Brief:
Retype the full listing without altering anything.

Material for this task:
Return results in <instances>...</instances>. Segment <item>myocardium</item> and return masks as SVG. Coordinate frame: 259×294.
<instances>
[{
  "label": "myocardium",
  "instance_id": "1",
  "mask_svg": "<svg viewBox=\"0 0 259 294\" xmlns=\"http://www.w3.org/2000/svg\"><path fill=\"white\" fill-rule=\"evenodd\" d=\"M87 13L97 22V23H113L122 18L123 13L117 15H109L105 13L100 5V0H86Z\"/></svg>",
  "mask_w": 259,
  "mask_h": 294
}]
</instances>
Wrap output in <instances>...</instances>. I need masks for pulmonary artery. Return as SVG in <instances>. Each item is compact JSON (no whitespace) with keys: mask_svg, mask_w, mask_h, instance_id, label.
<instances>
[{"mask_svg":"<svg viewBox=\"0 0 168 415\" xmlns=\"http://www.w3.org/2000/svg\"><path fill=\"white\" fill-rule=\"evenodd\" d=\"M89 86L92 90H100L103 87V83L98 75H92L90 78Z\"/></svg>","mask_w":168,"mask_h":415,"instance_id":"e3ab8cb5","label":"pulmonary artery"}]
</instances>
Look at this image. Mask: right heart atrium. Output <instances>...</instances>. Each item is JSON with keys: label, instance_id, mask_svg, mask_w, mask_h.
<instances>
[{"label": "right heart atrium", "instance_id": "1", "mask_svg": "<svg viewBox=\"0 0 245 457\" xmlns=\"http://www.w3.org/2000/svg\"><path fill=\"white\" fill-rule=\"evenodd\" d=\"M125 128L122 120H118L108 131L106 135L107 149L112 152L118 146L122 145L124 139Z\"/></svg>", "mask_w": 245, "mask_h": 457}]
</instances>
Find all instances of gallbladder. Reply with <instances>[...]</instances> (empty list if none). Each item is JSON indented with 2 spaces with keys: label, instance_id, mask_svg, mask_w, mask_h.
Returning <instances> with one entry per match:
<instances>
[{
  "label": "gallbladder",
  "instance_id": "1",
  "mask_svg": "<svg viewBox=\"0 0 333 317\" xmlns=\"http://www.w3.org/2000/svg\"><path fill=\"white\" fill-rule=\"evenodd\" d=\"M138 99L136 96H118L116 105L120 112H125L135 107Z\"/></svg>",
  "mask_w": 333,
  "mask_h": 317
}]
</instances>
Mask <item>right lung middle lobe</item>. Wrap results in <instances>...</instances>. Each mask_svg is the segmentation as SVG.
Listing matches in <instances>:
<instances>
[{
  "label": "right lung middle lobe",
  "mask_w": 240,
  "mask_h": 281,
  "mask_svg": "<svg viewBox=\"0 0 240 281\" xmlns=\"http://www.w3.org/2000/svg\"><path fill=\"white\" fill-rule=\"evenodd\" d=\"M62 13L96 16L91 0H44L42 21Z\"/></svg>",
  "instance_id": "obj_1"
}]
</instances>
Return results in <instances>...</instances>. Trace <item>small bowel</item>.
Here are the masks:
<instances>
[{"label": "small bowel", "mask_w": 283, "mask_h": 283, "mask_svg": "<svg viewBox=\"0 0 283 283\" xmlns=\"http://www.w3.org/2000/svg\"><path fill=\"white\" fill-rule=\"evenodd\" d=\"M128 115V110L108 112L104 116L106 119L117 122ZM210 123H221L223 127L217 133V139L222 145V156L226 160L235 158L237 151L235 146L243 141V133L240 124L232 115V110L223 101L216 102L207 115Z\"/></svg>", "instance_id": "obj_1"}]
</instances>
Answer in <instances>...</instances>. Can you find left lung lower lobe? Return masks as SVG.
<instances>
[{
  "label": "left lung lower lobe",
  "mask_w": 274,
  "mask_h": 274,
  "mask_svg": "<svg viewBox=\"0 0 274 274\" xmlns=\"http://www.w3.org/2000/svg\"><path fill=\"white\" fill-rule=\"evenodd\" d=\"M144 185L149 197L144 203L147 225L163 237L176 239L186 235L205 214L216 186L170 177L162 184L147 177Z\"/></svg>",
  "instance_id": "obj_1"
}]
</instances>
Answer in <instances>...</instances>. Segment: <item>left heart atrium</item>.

Answer section:
Return results in <instances>...</instances>. Segment <item>myocardium</item> and return masks as SVG. Coordinate frame: 259×294.
<instances>
[{
  "label": "myocardium",
  "instance_id": "1",
  "mask_svg": "<svg viewBox=\"0 0 259 294\" xmlns=\"http://www.w3.org/2000/svg\"><path fill=\"white\" fill-rule=\"evenodd\" d=\"M87 13L97 22V23H113L122 18L123 13L117 15H109L105 13L100 5V0H86Z\"/></svg>",
  "mask_w": 259,
  "mask_h": 294
}]
</instances>
Wrap output in <instances>...</instances>. I need masks for pulmonary artery. Return as SVG in <instances>. Each item is compact JSON (no whitespace) with keys: mask_svg, mask_w, mask_h, instance_id, label.
<instances>
[{"mask_svg":"<svg viewBox=\"0 0 168 415\" xmlns=\"http://www.w3.org/2000/svg\"><path fill=\"white\" fill-rule=\"evenodd\" d=\"M89 86L92 90H100L103 87V83L98 75H92L90 78Z\"/></svg>","mask_w":168,"mask_h":415,"instance_id":"e3ab8cb5","label":"pulmonary artery"}]
</instances>
Look at this image. Mask: right heart atrium. Output <instances>...</instances>. Each item is JSON with keys: label, instance_id, mask_svg, mask_w, mask_h.
<instances>
[{"label": "right heart atrium", "instance_id": "1", "mask_svg": "<svg viewBox=\"0 0 245 457\" xmlns=\"http://www.w3.org/2000/svg\"><path fill=\"white\" fill-rule=\"evenodd\" d=\"M125 128L122 120H118L108 131L106 135L107 149L112 152L118 146L122 145L124 139Z\"/></svg>", "mask_w": 245, "mask_h": 457}]
</instances>
Find all instances of gallbladder. Reply with <instances>[...]</instances> (empty list if none). Each item is JSON indented with 2 spaces with keys: label, instance_id, mask_svg, mask_w, mask_h.
Returning <instances> with one entry per match:
<instances>
[{
  "label": "gallbladder",
  "instance_id": "1",
  "mask_svg": "<svg viewBox=\"0 0 333 317\" xmlns=\"http://www.w3.org/2000/svg\"><path fill=\"white\" fill-rule=\"evenodd\" d=\"M138 99L136 96H118L116 105L120 112H125L135 107Z\"/></svg>",
  "mask_w": 333,
  "mask_h": 317
}]
</instances>
Mask <item>right lung middle lobe</item>. Wrap results in <instances>...</instances>. Each mask_svg is the segmentation as SVG.
Listing matches in <instances>:
<instances>
[{
  "label": "right lung middle lobe",
  "mask_w": 240,
  "mask_h": 281,
  "mask_svg": "<svg viewBox=\"0 0 240 281\" xmlns=\"http://www.w3.org/2000/svg\"><path fill=\"white\" fill-rule=\"evenodd\" d=\"M62 13L96 16L91 0H44L42 21Z\"/></svg>",
  "instance_id": "obj_1"
}]
</instances>
Return results in <instances>...</instances>. Trace <item>small bowel</item>.
Here are the masks:
<instances>
[{"label": "small bowel", "mask_w": 283, "mask_h": 283, "mask_svg": "<svg viewBox=\"0 0 283 283\" xmlns=\"http://www.w3.org/2000/svg\"><path fill=\"white\" fill-rule=\"evenodd\" d=\"M128 115V110L108 112L104 116L106 119L117 122ZM210 123H221L223 127L217 133V139L222 145V156L226 160L235 158L237 151L235 146L243 141V133L240 124L232 115V110L223 101L216 102L207 115Z\"/></svg>", "instance_id": "obj_1"}]
</instances>
Answer in <instances>...</instances>. Can you find left lung lower lobe? Return masks as SVG.
<instances>
[{
  "label": "left lung lower lobe",
  "mask_w": 274,
  "mask_h": 274,
  "mask_svg": "<svg viewBox=\"0 0 274 274\" xmlns=\"http://www.w3.org/2000/svg\"><path fill=\"white\" fill-rule=\"evenodd\" d=\"M144 185L149 197L144 203L147 225L163 237L176 239L186 235L205 214L216 186L170 177L162 184L147 177Z\"/></svg>",
  "instance_id": "obj_1"
}]
</instances>
Answer in <instances>...</instances>. Segment: <item>left heart atrium</item>.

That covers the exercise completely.